Johan Naughton in The Guardian:
In cyberspace, Brockman is best known for Edge.org, a site he founded as a continuation of what he describes as “a failed art experiment” by his late friend, performance artist James Lee Byars. Byars believed, Brockman recalls, “that to arrive at a satisfactory plateau of knowledge it was pure folly to go to Widener Library at Harvard and read six million books. Instead, he planned to gather the 100 most brilliant minds in the world in a room, lock them in and have them ask one another the questions they’d been asking themselves. The expected result – in theory – was to be a synthesis of all thought.” But it didn’t work out that way. Byars did identify his 100 most brilliant minds and phoned each of them. The result: 70 hung up on him!

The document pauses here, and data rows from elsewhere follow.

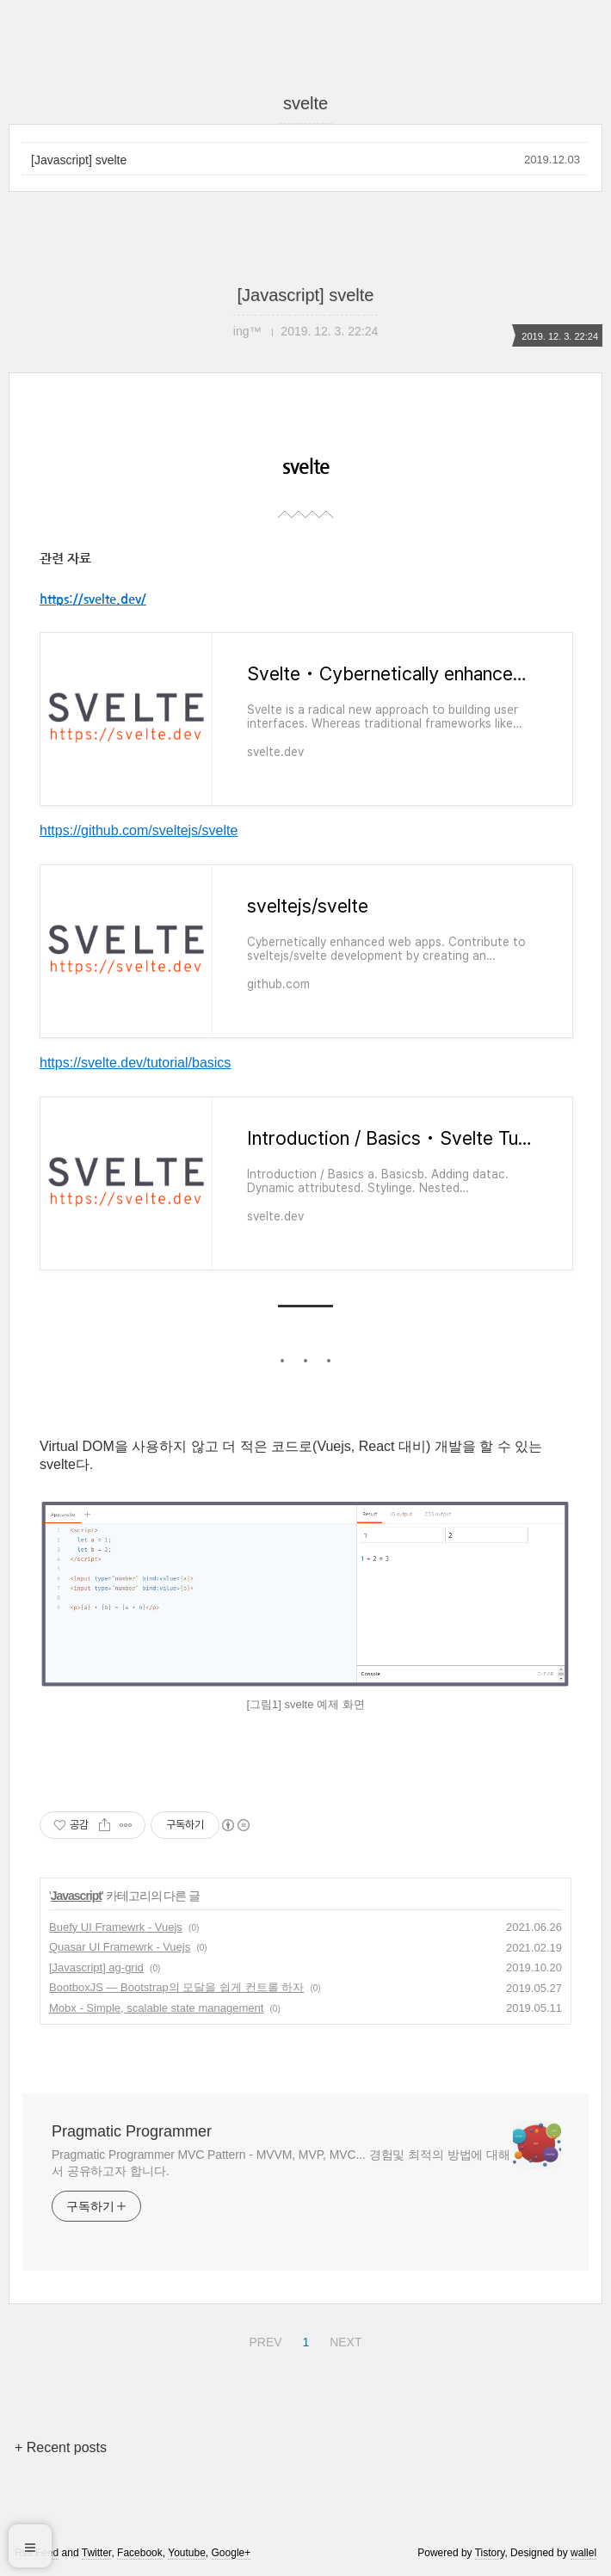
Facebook (140, 2553)
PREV (262, 2339)
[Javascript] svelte (79, 160)
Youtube (187, 2553)
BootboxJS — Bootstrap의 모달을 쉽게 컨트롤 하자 (176, 1987)
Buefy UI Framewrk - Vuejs (115, 1927)
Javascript (76, 1896)
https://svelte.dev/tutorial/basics (135, 1062)
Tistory (490, 2553)
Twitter (97, 2553)
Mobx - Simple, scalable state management (156, 2007)
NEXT (343, 2339)
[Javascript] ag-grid (96, 1967)
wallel (583, 2553)
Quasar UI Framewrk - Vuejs (119, 1946)
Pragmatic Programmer (132, 2131)
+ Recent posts (61, 2447)
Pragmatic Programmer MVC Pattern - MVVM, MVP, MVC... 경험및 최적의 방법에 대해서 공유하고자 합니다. (281, 2163)
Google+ (231, 2553)
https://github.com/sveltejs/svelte (139, 830)
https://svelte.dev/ (93, 599)
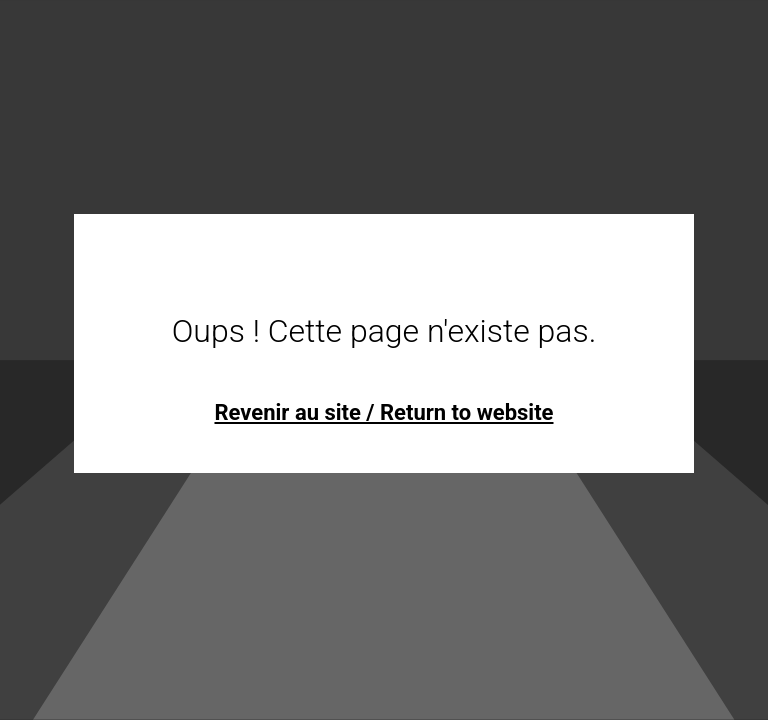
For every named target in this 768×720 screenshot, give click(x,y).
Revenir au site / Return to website (383, 412)
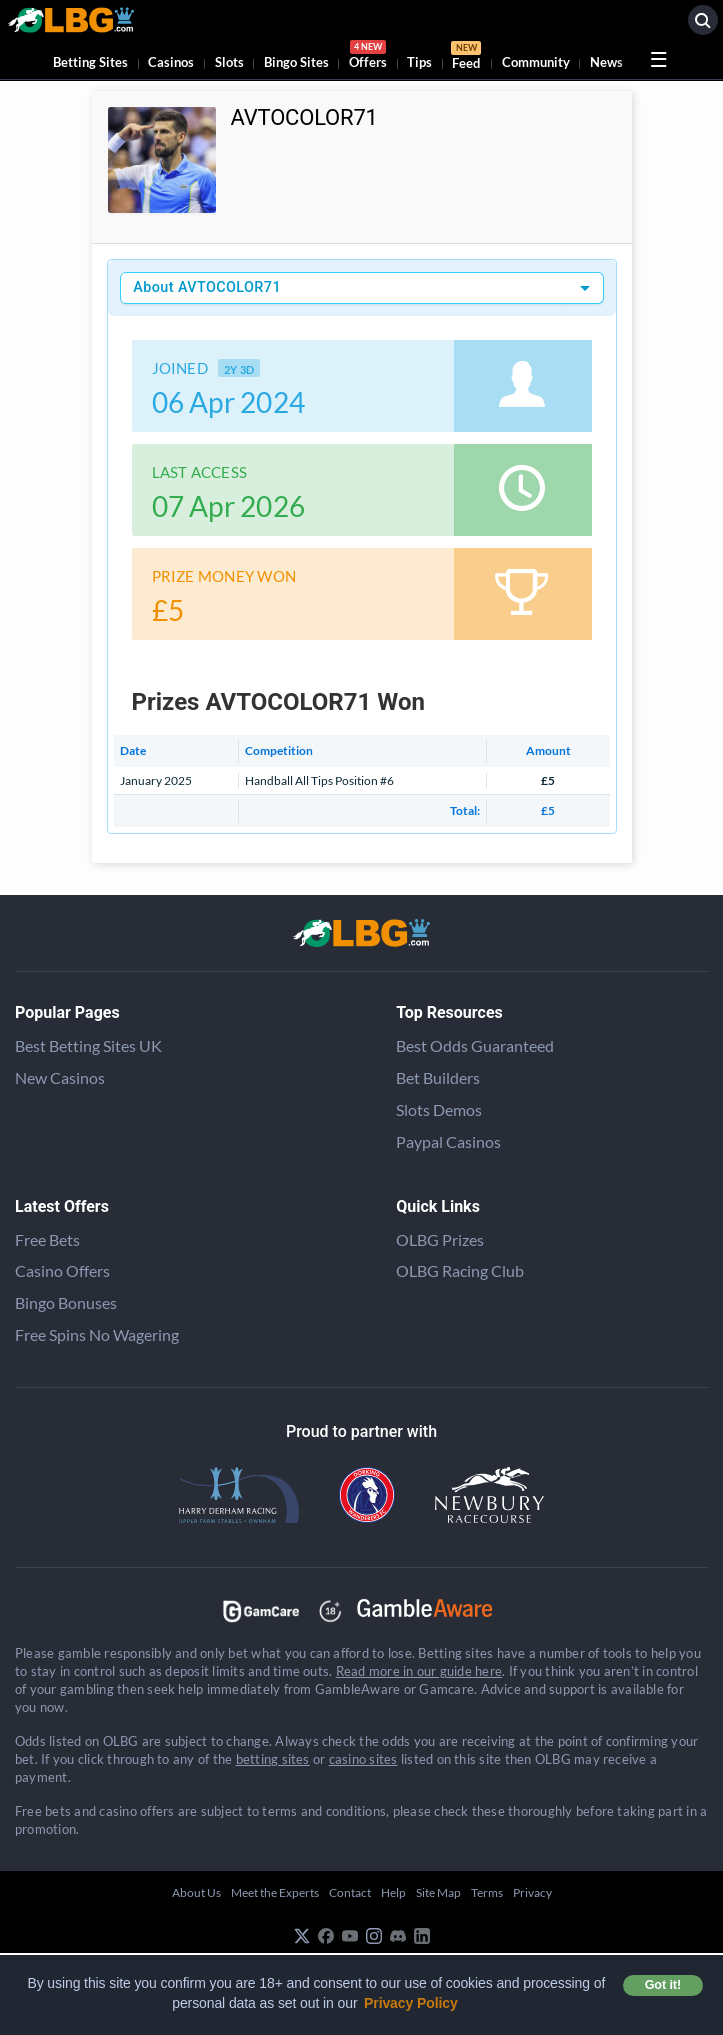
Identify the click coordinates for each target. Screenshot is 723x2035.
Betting (90, 62)
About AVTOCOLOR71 (207, 287)
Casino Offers (62, 1270)
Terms (487, 1892)
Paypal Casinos (448, 1141)
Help (393, 1892)
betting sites (273, 1759)
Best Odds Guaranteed (475, 1045)
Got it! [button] (663, 1985)
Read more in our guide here (419, 1671)
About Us (196, 1892)
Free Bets (47, 1239)
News (606, 62)
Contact (350, 1892)
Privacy (532, 1892)
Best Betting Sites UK (88, 1045)
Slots (229, 62)
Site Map (438, 1892)
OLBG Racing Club (460, 1270)
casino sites (363, 1759)
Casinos (171, 62)
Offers (368, 57)
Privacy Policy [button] (411, 2003)
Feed (466, 58)
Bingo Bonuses (66, 1302)
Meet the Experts (275, 1892)
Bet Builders (438, 1077)
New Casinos (60, 1077)
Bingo (296, 62)
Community (536, 62)
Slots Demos (439, 1109)
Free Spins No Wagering (97, 1334)
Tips (419, 62)
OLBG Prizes (440, 1239)
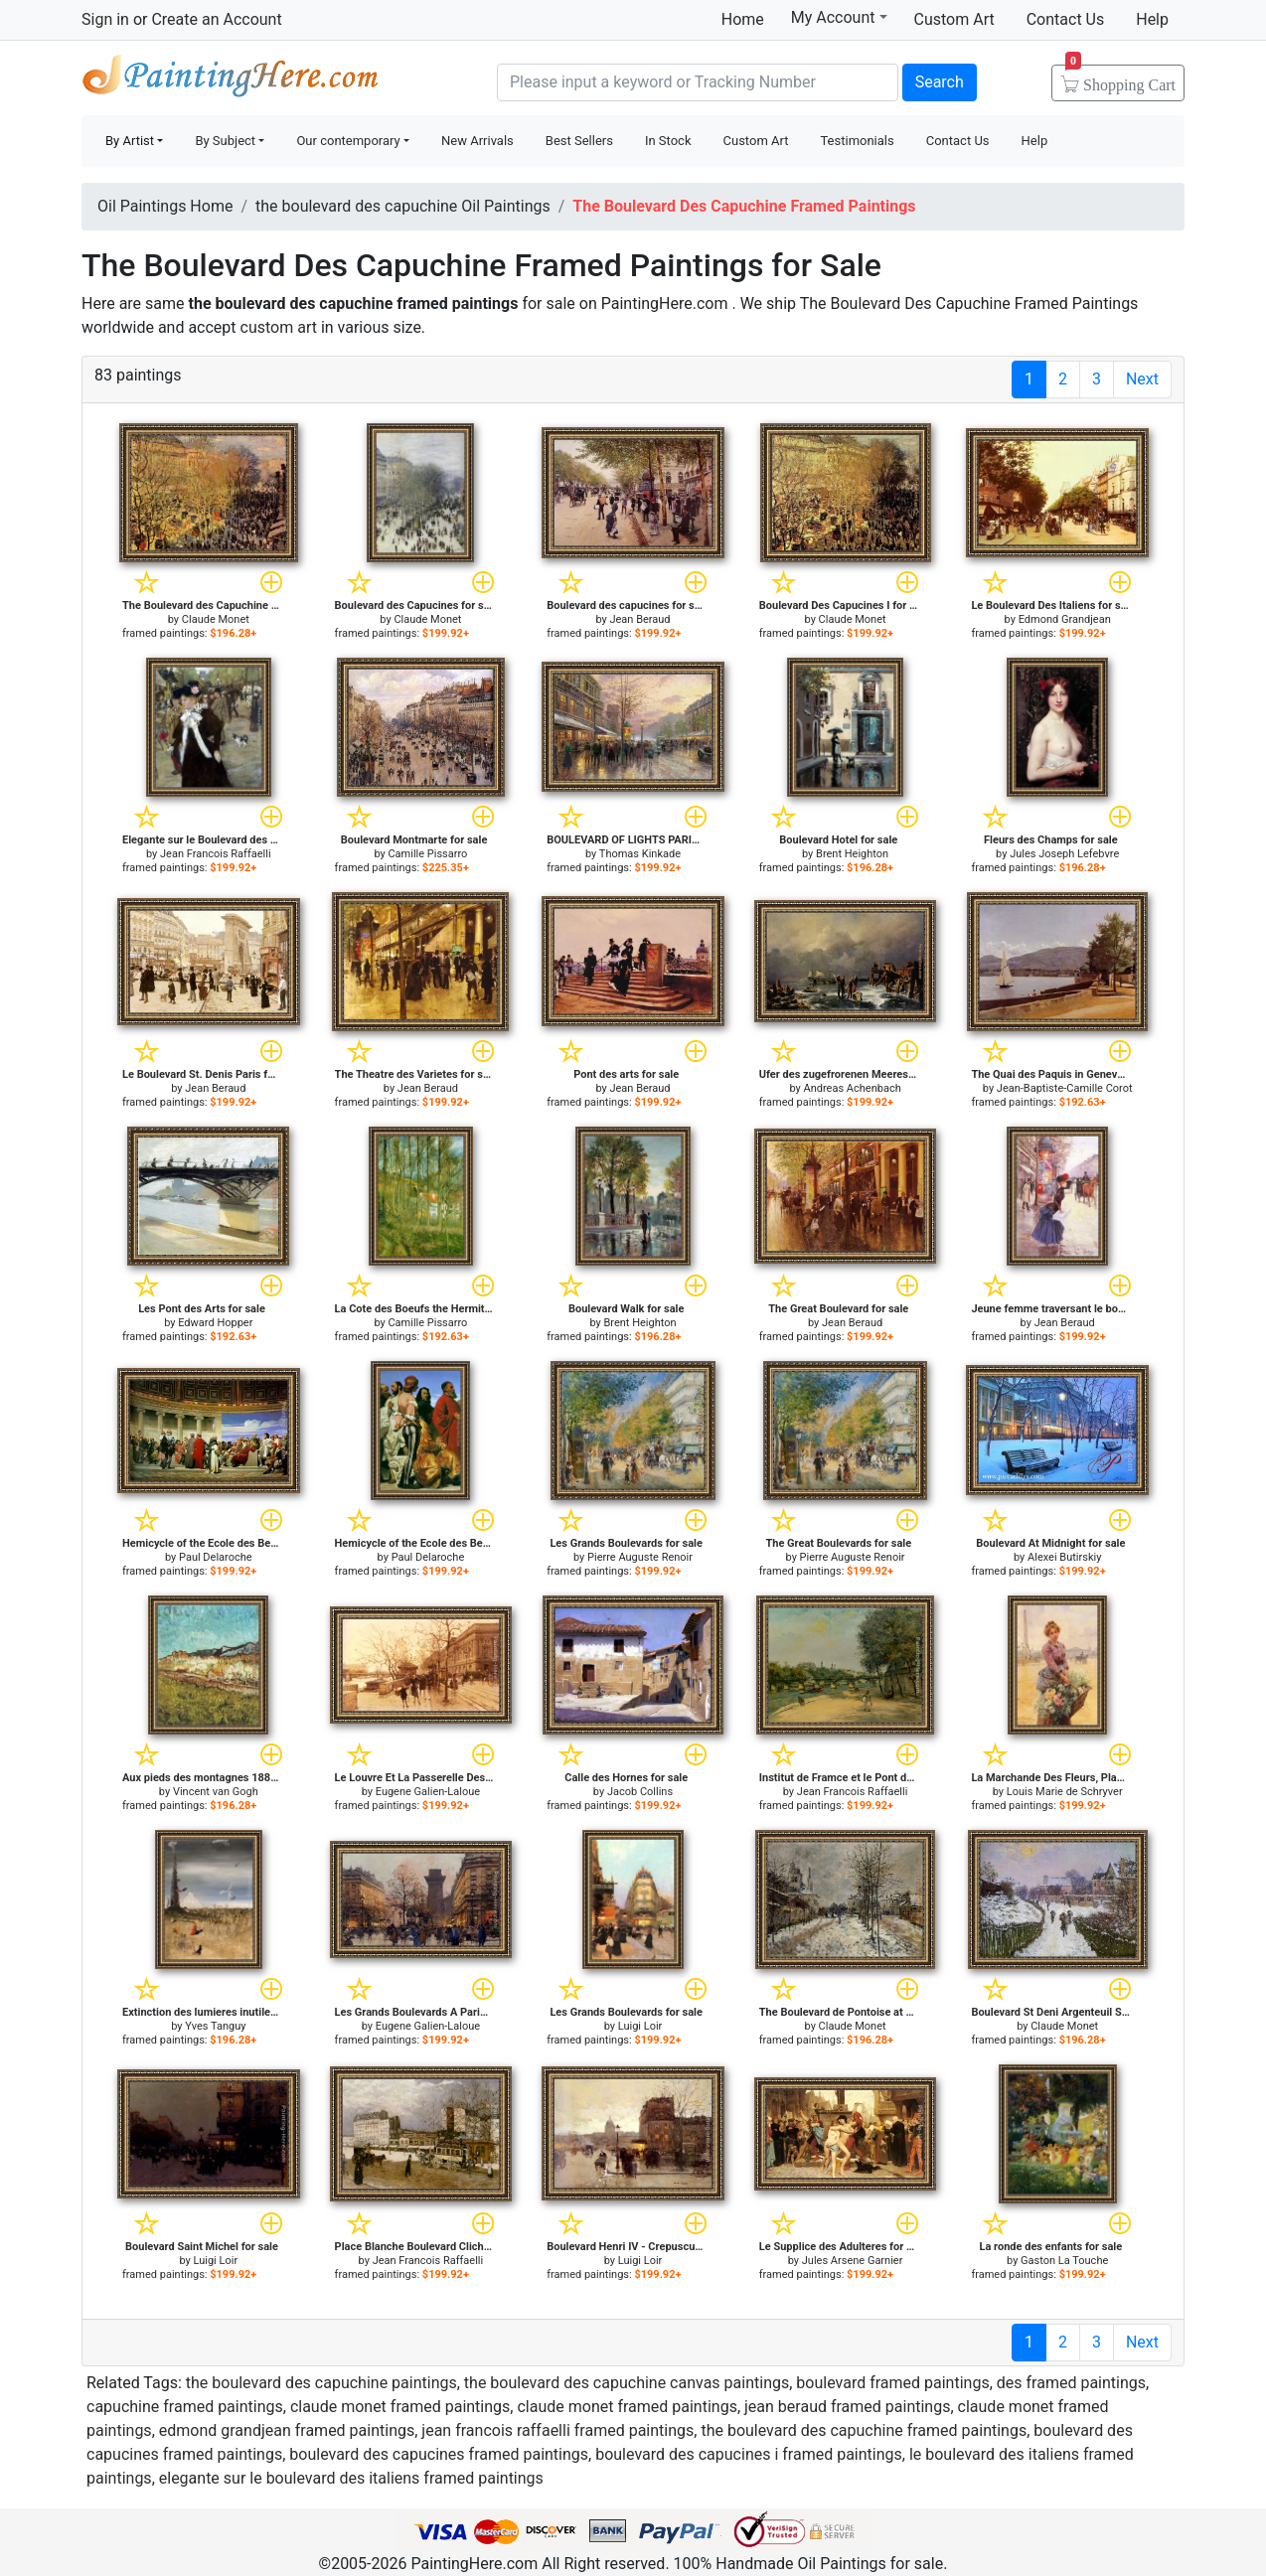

Byars died in 1997, but Brockman persisted with his idea, or at any rate with the notion that it might be possible to do something analogous using the internet. And so Edge.org was born as a kind of high-octane online salon with Brockman as its editor and host. He describes it as “a conversation. We look for people whose creative work has expanded our notion of who and what we are. We encourage work on the cutting edge of the culture and the investigation of ideas that have not been generally exposed.”As of now, the roll call of current and deceased members of the Edge salon runs to 660. They include many of the usual suspects (Richard Dawkins, Craig Venter and Stewart Brand, for example, plus Daniel Dennett, Steven Pinker, George Lakoff, Daniel Kahneman, Nassim Nicholas Taleb, Murray Gell-Mann, Nick Humphreycorrect and Richard Thaler, to name just a few.).